The Act was signed into law to improve the accuracy and transparency of financial reports and corporate disclosures, as well as to reinforce the importance of corporate ethical standards. As a result, the Securities and Exchange Commission (SEC) issued rules outlining the provisions of the Act. In addition, the New York Stock Exchange (NYSE), the American Stock Exchange (Amex) and the over-the-counter Nasdaq Stock Market (Nasdaq), have all significantly modified the standards for listing stocks on their exchanges. Many view the Act’s provisions for internal controls over financial reporting (Section 404) and executive certifications (Section 302) as painful and costly to implement with little derived benefit. Others see the mandated changes as an opportunity to implement best business practices, drive greater performance, and boost investor confidence.

OVERVIEW OF THE ACT

The Act is the most significant legislation impacting the accounting profession since the Securities Acts of 1933 and 1934, which it amends. It addresses a wide range of matters relevant to publicly held issuers and their auditors, including auditor oversight and independence, corporate responsibility for financial reports, and enhanced financial disclosures. The Act is composed of 11 Titles as outlined below.

Title Summaries

Title 1. Public Company Accounting Oversight Board (PCAOB or “Board”)

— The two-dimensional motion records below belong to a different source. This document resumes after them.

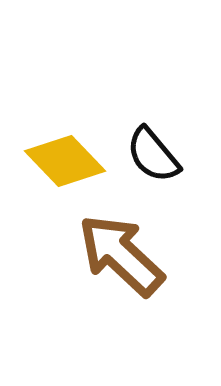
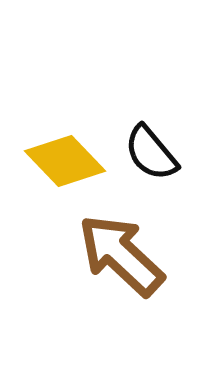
black semicircle: moved 2 px left, 2 px up
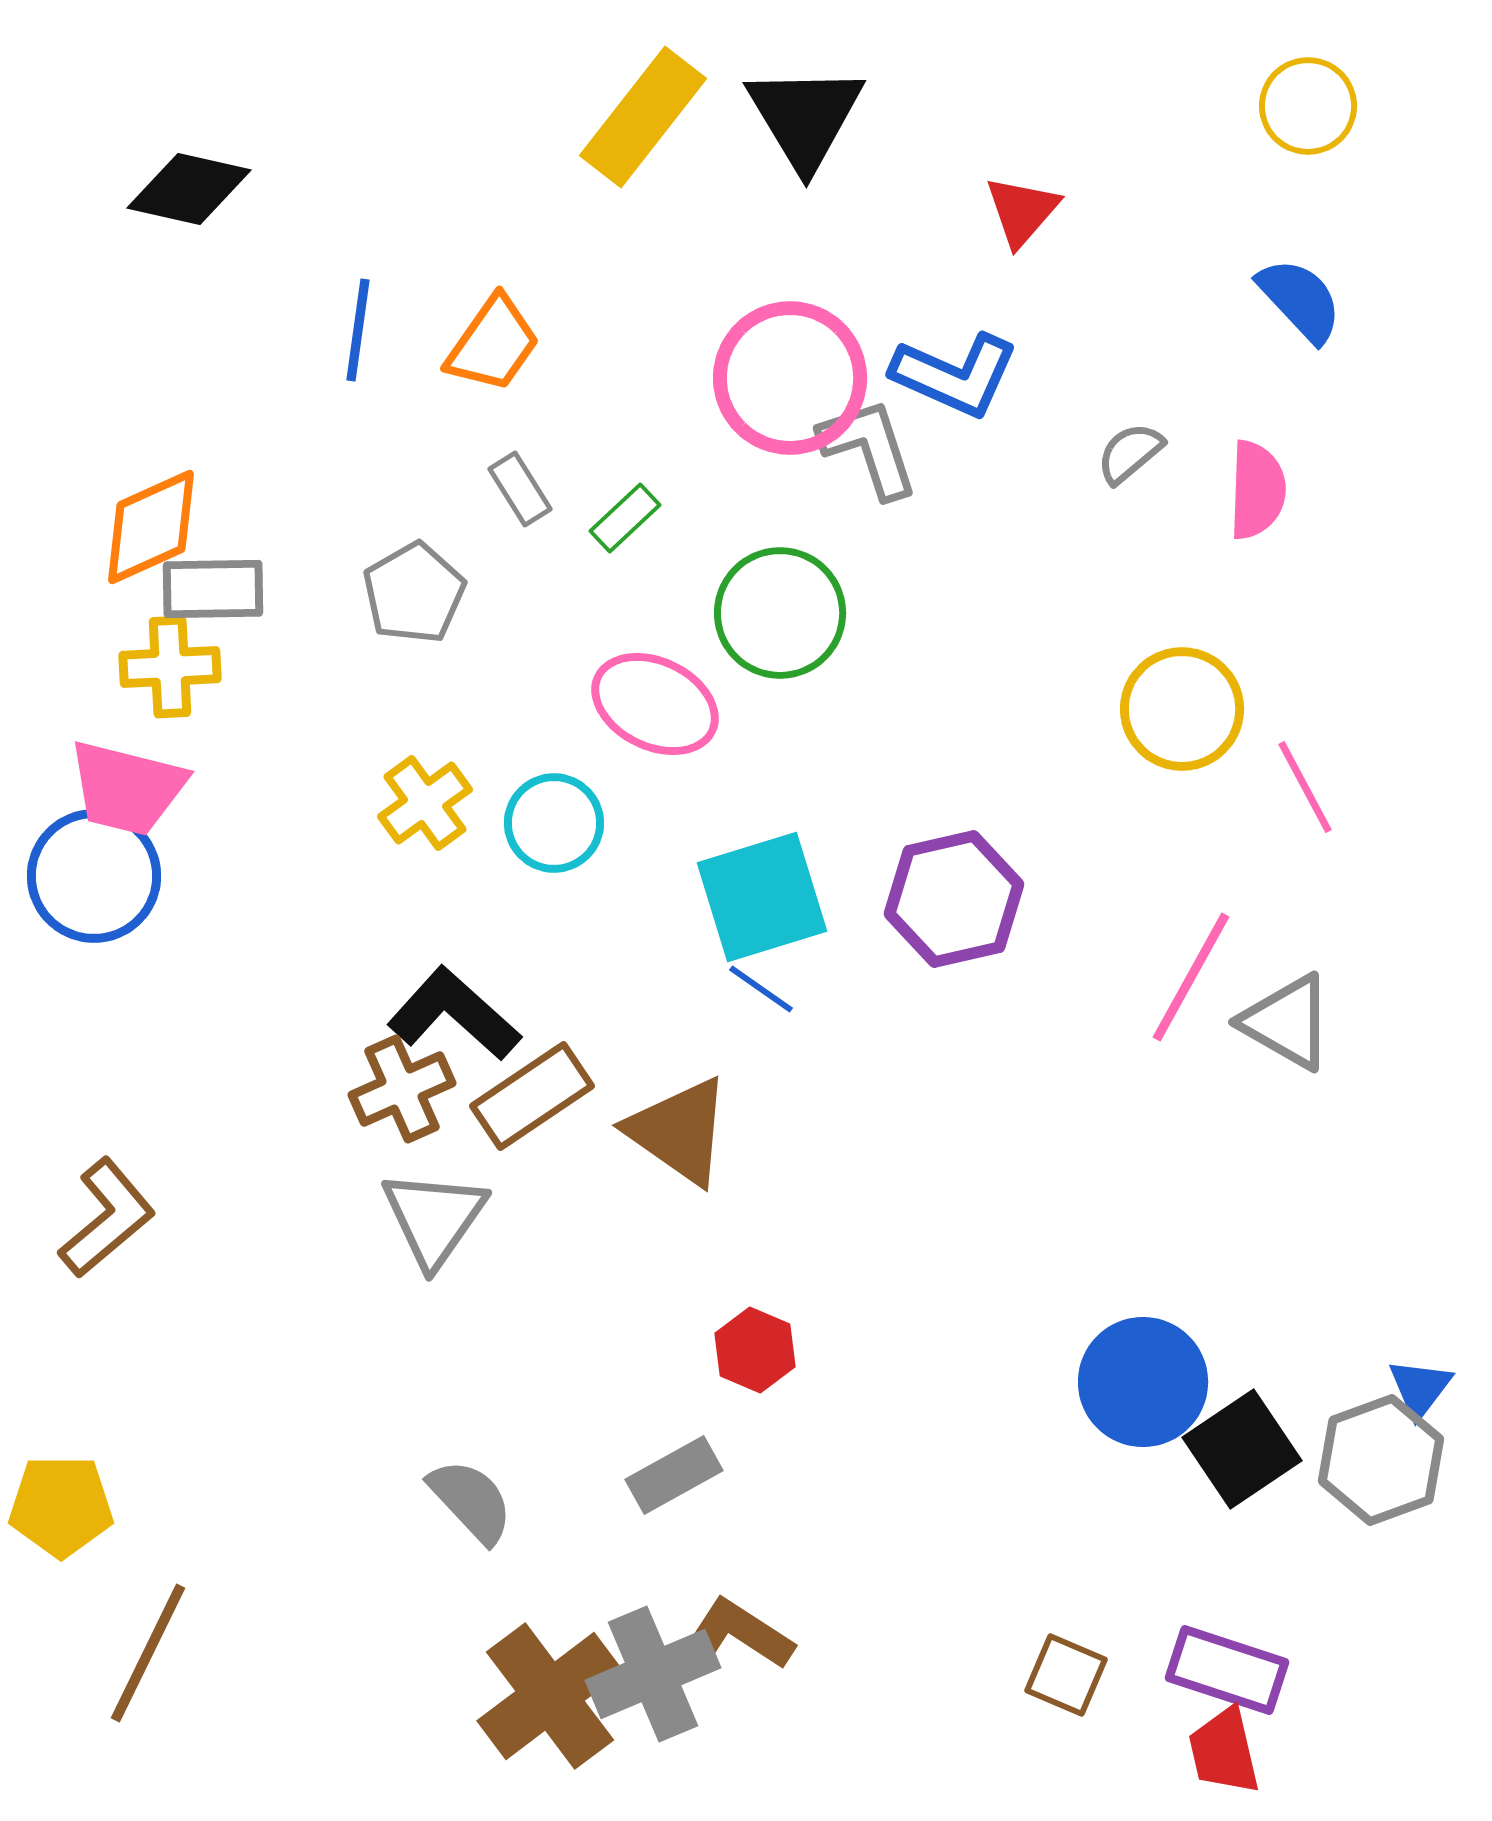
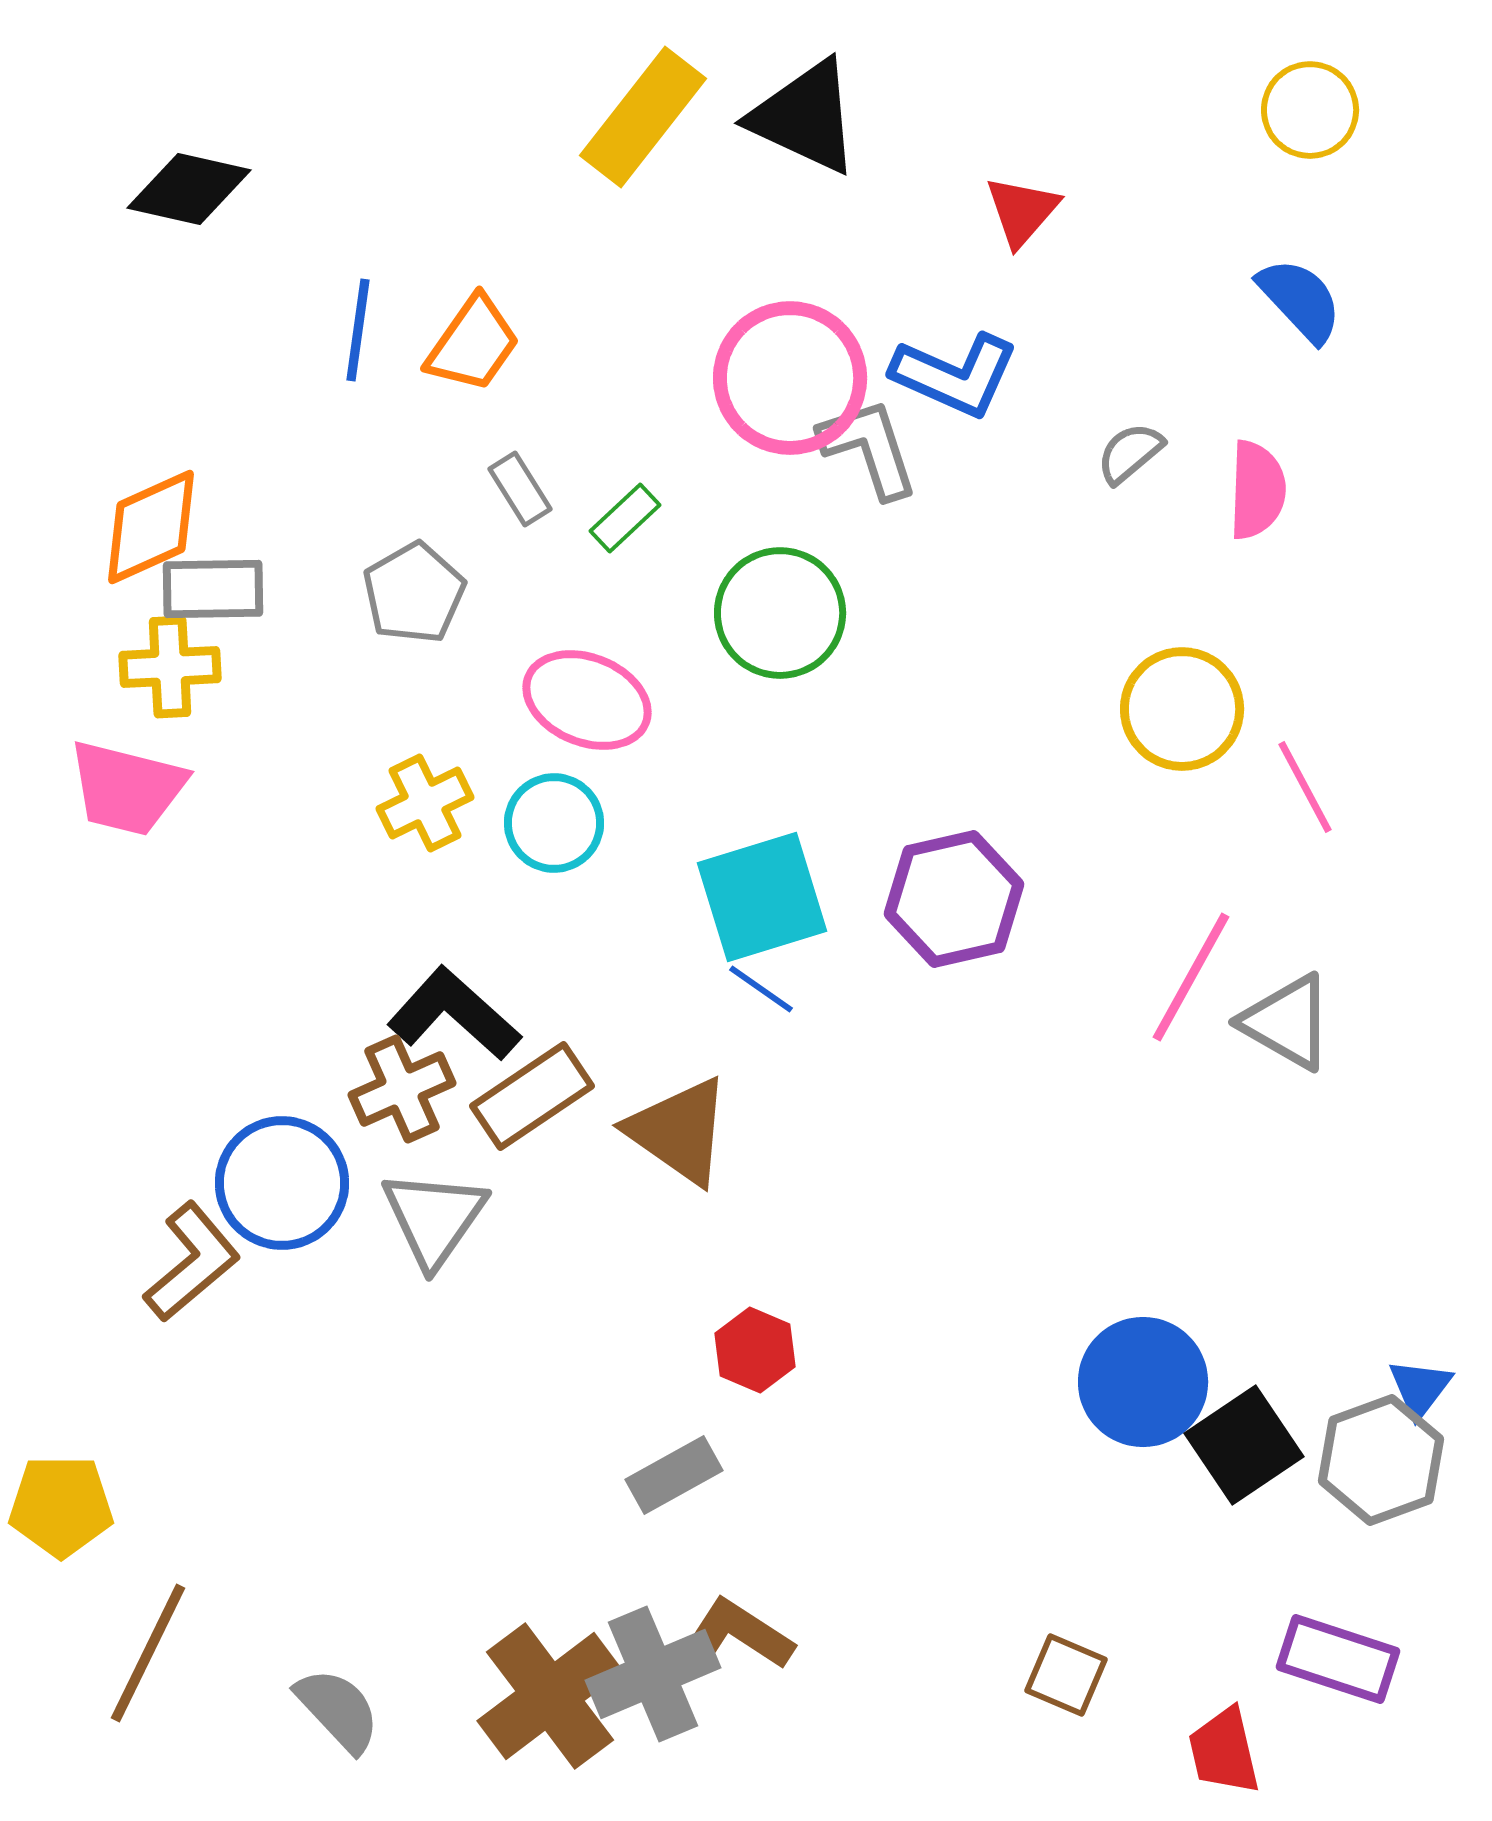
yellow circle at (1308, 106): moved 2 px right, 4 px down
black triangle at (805, 117): rotated 34 degrees counterclockwise
orange trapezoid at (493, 344): moved 20 px left
pink ellipse at (655, 704): moved 68 px left, 4 px up; rotated 4 degrees counterclockwise
yellow cross at (425, 803): rotated 10 degrees clockwise
blue circle at (94, 876): moved 188 px right, 307 px down
brown L-shape at (107, 1218): moved 85 px right, 44 px down
black square at (1242, 1449): moved 2 px right, 4 px up
gray semicircle at (471, 1501): moved 133 px left, 209 px down
purple rectangle at (1227, 1670): moved 111 px right, 11 px up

The Act establishes the board as a private, nonprofit company funded by annual accounting support fees assessed to issuers1 (as defined in Section 3 of the Securities Exchange Act of 1934 (15 U.S.C.78c)). The board’s duties include the mandatory registering of public accounting firms that prepare audit reports; establishing auditing, quality control, ethics, and independence standards relating to the preparation of audit reports; conducting inspections of registered public accounting firms; and enforcing compliance with the Act.

Title 2. Auditor Independence

Title 2 prohibits registered public accountants conducting an issuers financial statement audit from performing nonauditing services such as bookkeeping, the design and implementation of financial information systems, appraisals, valuations, fairness opinions, internal audit outsourcing, and management functions. All audit and nonaudit services require preapproval by the audit committee of the issuer. Additionally, there are provisions for audit partner rotation, specific reporting requirements by registered public accounting firms to the issuers’ audit committee, and an absolute prohibition of an audit firm providing audit services to clients for one year if the client has hired certain employees of the registered public accounting firm in key financial positions.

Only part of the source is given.